Now is the time for Whitehorse residents to begin gathering up those empty propane cylinders, expired bear spray canisters and other hazardous waste around the house or garage as the City of Whitehorse and Yukon government get set for the next Household Hazardous Waste day at the landfill from 10 a.m. to 5 p.m. on Sept. 10.
The two governments host a couple of household hazardous waste events each year – typically in the spring and fall – allowing residents to bring their hazardous waste to the Whitehorse landfill off the Alaska Highway south of the Porter Creek neighbourhood.
As the city states on its website: “Proper disposal is important to ensure these materials don’t end up polluting the air we breath or the water we drink. You wouldn’t pour these items onto the ground, so why put them in your garbage? Placing these items into the (general waste) landfill has the potential to cause harmful effects to human and environmental health.”
The household hazardous waste can be taken to the landfill on specified days – Sept. 10 in this case – where the waste will be collected and disposed of properly.
Among the items labelled as household hazardous waste are aerosols and empty aerosol containers, antifreeze and brake fluid, cleaning chemicals, fluorescent light bulbs, fluorescent light ballasts manufactured before 1980, gasoline, propane, solvents and waste oil, herbicides and pesticides, alkaline and rechargeable batteries, vehicle batteries, stains and oil paint products, and other products labeled as corrosive, toxic, reactive, explosive, oxidizing, poisonous, infectious or flammable.
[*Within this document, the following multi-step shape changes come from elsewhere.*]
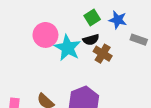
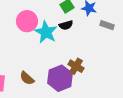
brown cross: (103, 54) -> (76, 66), moved

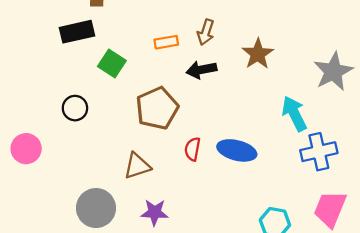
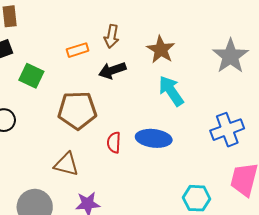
brown pentagon: (157, 108) -> (77, 110), turned 30
cyan arrow: (294, 114) -> (171, 91), moved
brown triangle: (137, 166) -> (66, 164), turned 40

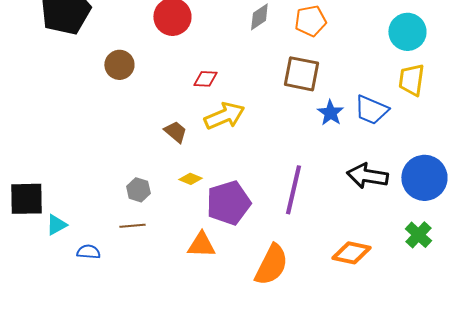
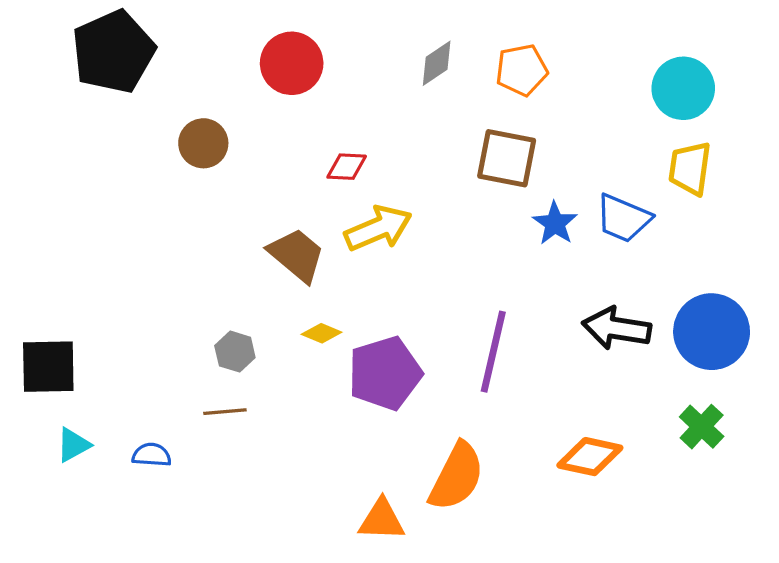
brown trapezoid: (175, 132) -> (297, 255), size x1.5
cyan triangle: (56, 225) -> (73, 445), moved
orange triangle: (201, 245) -> (382, 520), moved

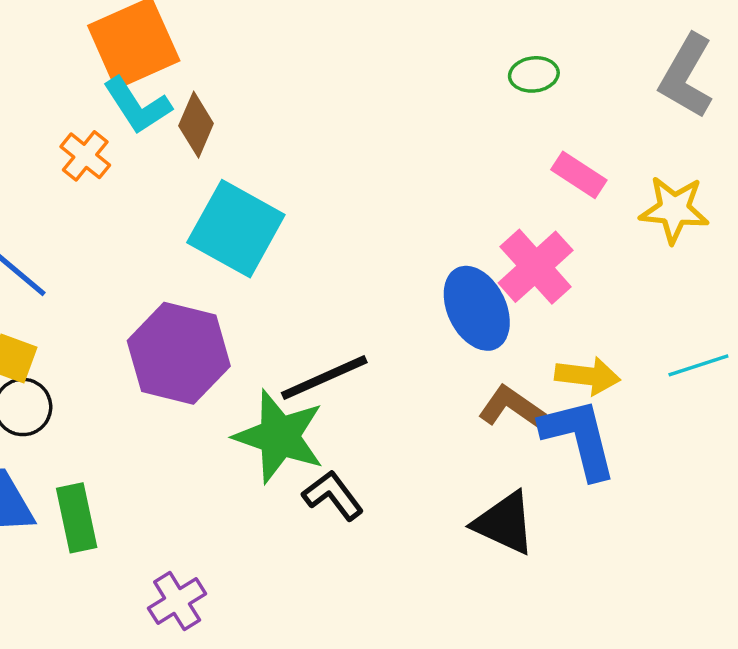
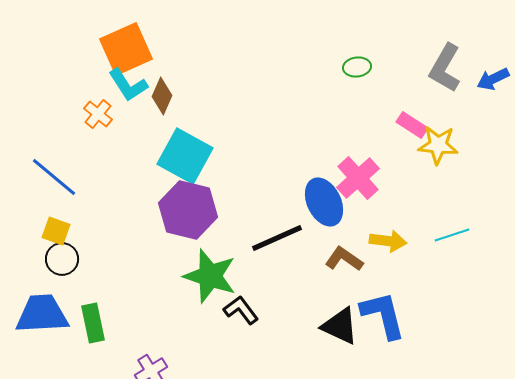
pink rectangle: (579, 175) -> (412, 125), moved
purple hexagon: (179, 353) -> (188, 210), moved
black line: (324, 378) -> (277, 238), moved
blue L-shape: (579, 438) -> (383, 315), moved

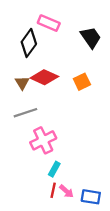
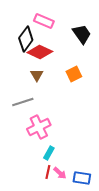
red diamond: (44, 77) -> (40, 52), moved
brown triangle: (22, 83) -> (37, 75), moved

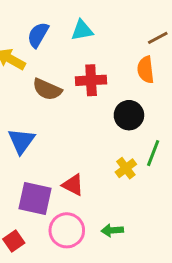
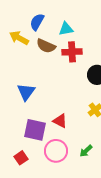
cyan triangle: (82, 30) -> (66, 29), moved
brown semicircle: (47, 89) -> (46, 46), moved
green arrow: (112, 230) -> (86, 151), turned -40

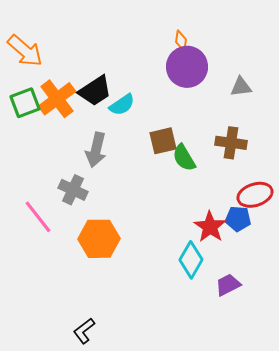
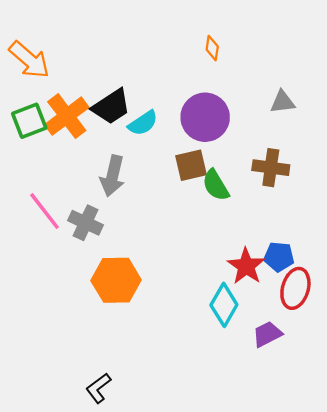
purple circle: (187, 67) -> (205, 117), moved
red ellipse: (255, 195) -> (295, 288), moved, turned -56
pink line: (38, 217) -> (45, 211), moved

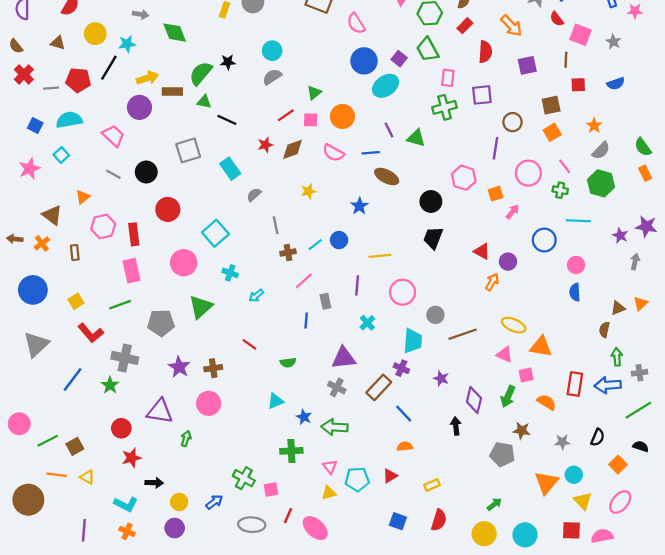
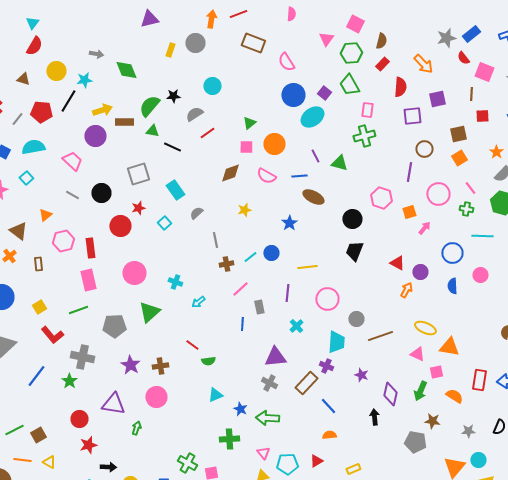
gray semicircle: (272, 77) -> (194, 114), moved
gray line: (51, 88) -> (17, 119), turned -48
purple square: (482, 95) -> (412, 116), moved
red line: (286, 115) -> (207, 133), moved
red star: (265, 145) -> (138, 208), moved
cyan square: (215, 233) -> (164, 223), moved, size x0.6
blue semicircle: (575, 292) -> (452, 286), moved
green semicircle: (288, 362) -> (208, 361), moved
Those planning to bring their hazardous waste up to the landfill for household hazardous waste day are reminded not to transport fluid in open buckets or to mix fluids; to tape the end of rechargeable batteries per transportation safety regulations, not to break fluorescent bulbs; to keep items in original packaging so its easily identifiable; and make sure paint thinners, stains and cleaners are disposed of as hazardous waste.
Latex paint cans can be left open, dried and disposed of with regular garbage waste.